Lagi-lagi Ilene tidak mengerti bagaimana maksudnya.

"Sebentar. Jangan potong omongan saya dulu. Tapi karena kamu pasti nggak akan mengerti, jadi singkat saja, anak manis. Karena jiwa kamu yang sedang berkelana itu tersesat dan masuk ke dalam dunia imajinasi. Jangan mikir panjang, di dunia ini, kamu bukan tokoh utama. Kamu bukan sosok yang sering disorot kamera imajinasi manusia. Jadi, nikmatilah waktumu di sini. Nanti kamu akan tahu alasannya. Tugas kamu sekarang cukup menjalankan misi-misi yang akan saya berikan."

Tunggu, tunggu. Apa ini? Apa maksudnya. Jiwa Ilene tersesat atau apalah itu. Bagaimana bisa? Apa yang ia lakukan sampai begini jadinya.

Orang itu tertawa mendengar keterdiaman Ilene. Sudah pasti Ilene merasa bingung dengan semua yang terjadi padanya dalam waktu sekejap.

"Petunjuk pertama yang berikan, novel terakhir yang kamu baca. Selamat menunggu informasi selanjutnya dan selamat bersenang-senang."

"Bentar!" Seruan Ilene terdengar bersamaan dengan ditutupnya telpon oleh orang itu.
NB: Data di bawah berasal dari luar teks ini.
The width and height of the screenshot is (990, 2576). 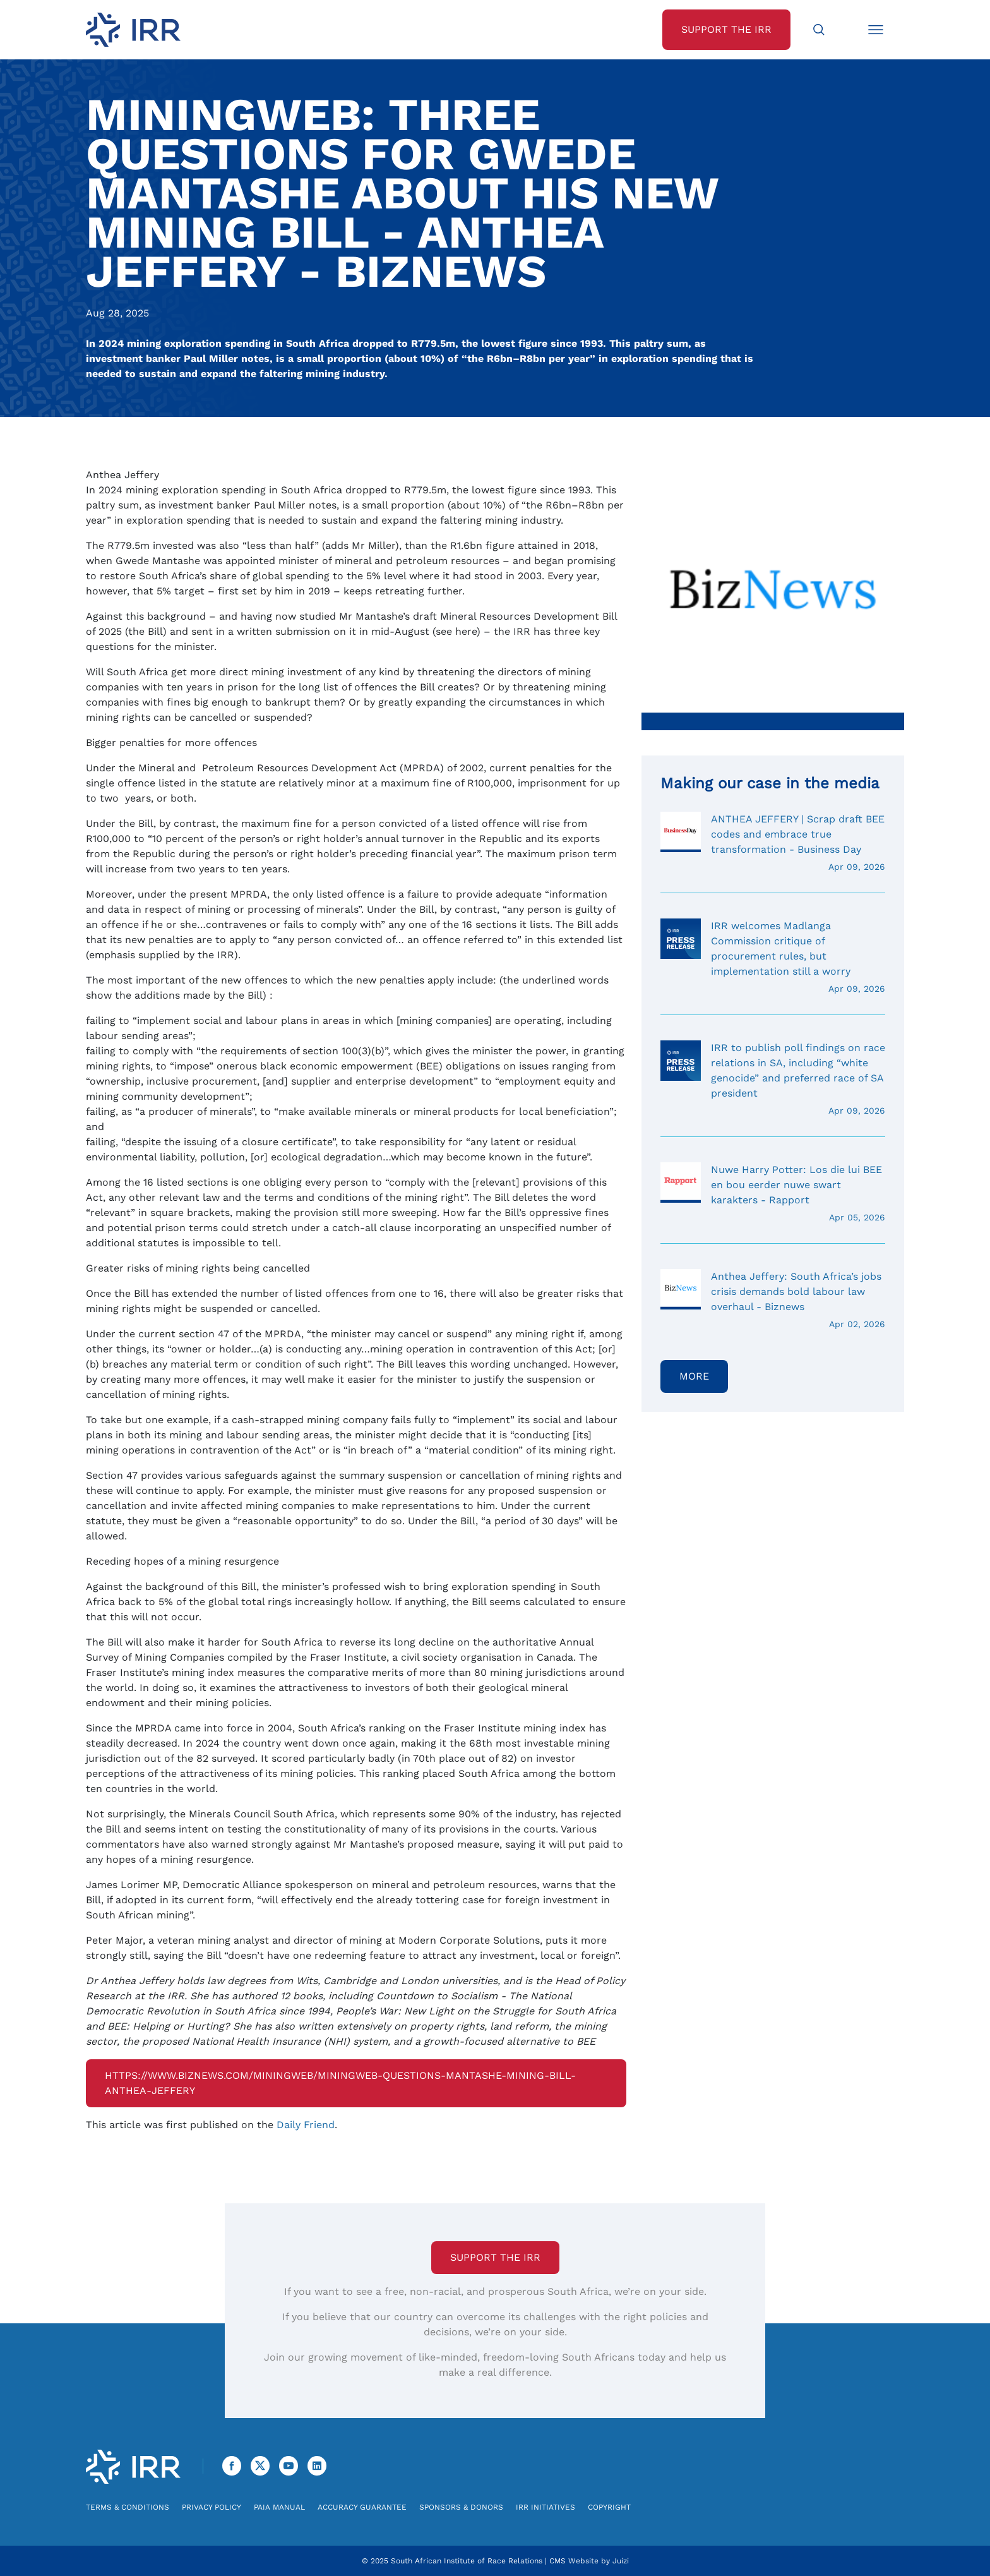 I want to click on Privacy Policy, so click(x=211, y=2507). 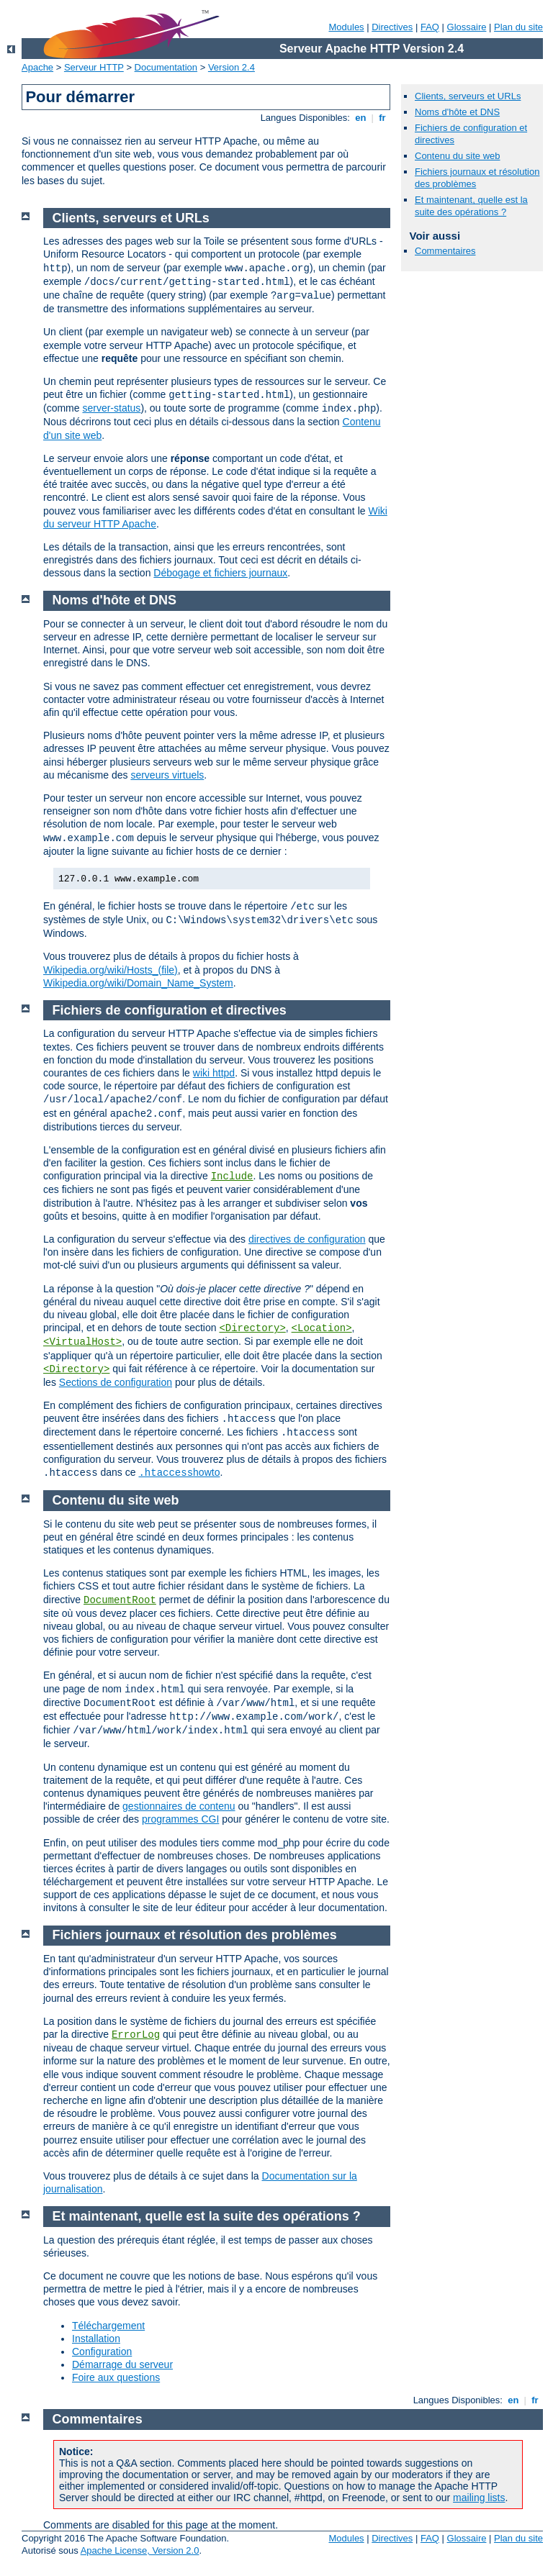 The width and height of the screenshot is (553, 2576). I want to click on DocumentRoot, so click(120, 1600).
Ilene merosot jatuh ke bawah. Sungguh Ilene merasa gila sekarang. Apa maksudnya semua ini? Persetan siapa master itu Ilene sungguh ingin mengetahui alasannya dan mengapa semua ini terjadi padanya.

"Bentar, clue-nya novel terakhir yang gue baca? Novel yang dari Alana?" Ilene terdiam cukup lama di samping ranjang. Masih dengan memegang ponsel yang dimiliki tubuh ini.

"Anjing! Novel itu! Gue inget sekarang. Eve itu teman baik Devina, Zein itu si bad boy. Anjirlah kenapa harus masuk ke sini, sih. Kek nggak ada novel lain yang lebih menarik aja."

Ilene menenggelamkan wajahnya pada bad cover. Menarik selimut tebal itu lalu mengacak-ngacaknya. Sungguh demi apa pun, Ilene merasa sangat kesal sekarang.

***

Setelah merasa cukup tenang akan kejadian mengerikan yang menimpa dirinya, Ilene berusaha untuk tetap waras. Kendati pikirannya menggila sekarang.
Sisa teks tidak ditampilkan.